Agriculture has long been a staple of Oregon’s economy, providing the nation and the world with a wide variety of products including onions, wheat, and cattle from Eastern Oregon; salmon and cranberries from the Oregon Coast; berries, hazelnuts, and nursery products from Willamette Valley; and pears and apples from the Columbia Gorge. Our state’s farms provide good jobs and drive the rural economy.
Providing Fresh, Local Food
Senator Merkley knows that providing fresh, healthy food to our children will help them perform better in school. As Speaker of the House in the Oregon State Legislature, Merkley launched Oregon’s first “Farm to School,” program. Merkley supports policies at the U.S. Department of Agriculture to provide flexibility to states and allow them to implement regional preferences for local growers.
To support American farmers and help families make choices about the foods they eat, Senator Merkley supports Country of Origin Labeling for food products. We already have nutrition information for food items, but it’s also important to include information about where that food comes from. This way, Americans can support local agriculture and reduce the global warming pollution that results from transporting food around the world.
Protecting Family Farms
Oregon has a long and proud tradition of family farms. In America’s complex tax system, it’s easy for family farmers to get looped into tax policies meant for major corporations or wealthy estates. As Speaker of the House in the Oregon State Legislature, Senator Merkley led a bipartisan coalition to increase the estate tax exemption for family farmers, ranches, fishermen and foresters. Senator Merkley supports a similar adjustment to the estate tax on the federal level to help farm and ranch families keep their land in farming and keep putting food on tables across the nation. He will fight to make sure our farm programs help family farmers and the specialty crops grown across Oregon.

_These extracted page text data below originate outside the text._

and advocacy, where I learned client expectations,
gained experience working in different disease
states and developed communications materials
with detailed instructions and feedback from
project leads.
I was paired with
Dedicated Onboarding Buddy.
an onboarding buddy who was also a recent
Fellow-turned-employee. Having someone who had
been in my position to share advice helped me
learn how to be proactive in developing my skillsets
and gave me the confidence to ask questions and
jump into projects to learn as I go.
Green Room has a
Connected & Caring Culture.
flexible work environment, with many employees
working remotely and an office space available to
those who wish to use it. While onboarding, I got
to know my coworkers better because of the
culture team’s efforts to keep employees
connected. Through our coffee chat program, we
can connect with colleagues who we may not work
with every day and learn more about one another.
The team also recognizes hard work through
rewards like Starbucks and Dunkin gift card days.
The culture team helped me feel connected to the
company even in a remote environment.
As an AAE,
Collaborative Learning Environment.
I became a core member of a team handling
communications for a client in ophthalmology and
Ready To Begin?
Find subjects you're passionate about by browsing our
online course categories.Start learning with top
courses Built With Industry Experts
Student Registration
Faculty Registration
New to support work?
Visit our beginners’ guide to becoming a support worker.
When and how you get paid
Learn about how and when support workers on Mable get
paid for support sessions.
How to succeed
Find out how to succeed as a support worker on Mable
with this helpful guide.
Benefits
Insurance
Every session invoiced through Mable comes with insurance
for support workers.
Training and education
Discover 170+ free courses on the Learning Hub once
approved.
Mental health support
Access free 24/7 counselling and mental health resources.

Ensuring a Safe and Healthy Food Supply
Merkley is working to improve the nation’s food supply by improving traceability of contaminated processed foods while protecting the organic farming and sustainable agriculture industries.

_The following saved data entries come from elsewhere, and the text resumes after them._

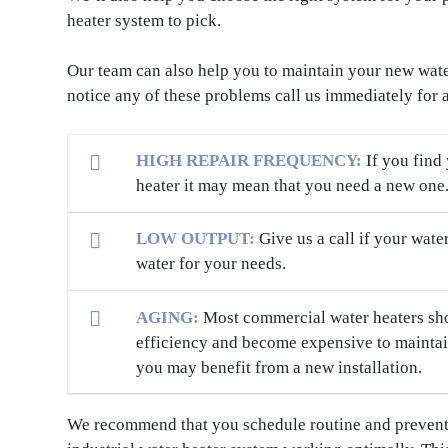
heater system to pick.
Our team can also help you to maintain your new water
notice any of these problems call us immediately for 
HIGH REPAIR FREQUENCY:
If you find
heater it may mean that you need a new one
LOW OUTPUT:
Give us a call if your wate
water for your needs.
AGING:
Most commercial water heaters shoul
efficiency and become expensive to maintain
you may benefit from a new installation.
We recommend that you schedule routine and preventi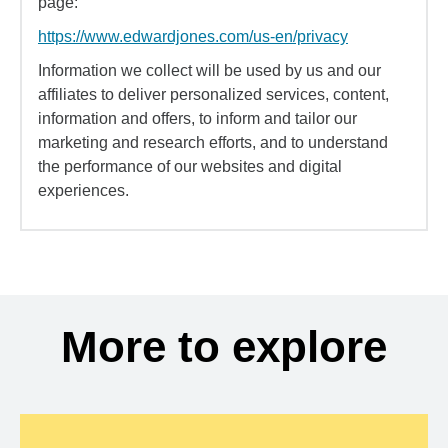
page:
https://www.edwardjones.com/us-en/privacy
Information we collect will be used by us and our
affiliates to deliver personalized services, content,
information and offers, to inform and tailor our
marketing and research efforts, and to understand
the performance of our websites and digital
experiences.
More to explore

Merkley added a provision to the Food Safety Modernization Act to support Oregon’s organic and sustainable farmers. Merkley worked to streamline regulations for small farms and processors to ensure small businesses don’t get bogged down with complicated paperwork and duplicate regulations. The bill includes flexibility and exemptions for small farms and processors in various sections in the bill, including a change Merkley supported to guarantee small farms and processors have access to training necessary to comply with new food safety rules. Senator Merkley continues to work with other Senators to exempt small and local farms from certain rules meant for larger farms, while still ensuring strong public health safeguards. Senator Merkley was also a key supporter of increasing the tracing systems for processed foods and successfully pushed for a pilot project to trace processed foods.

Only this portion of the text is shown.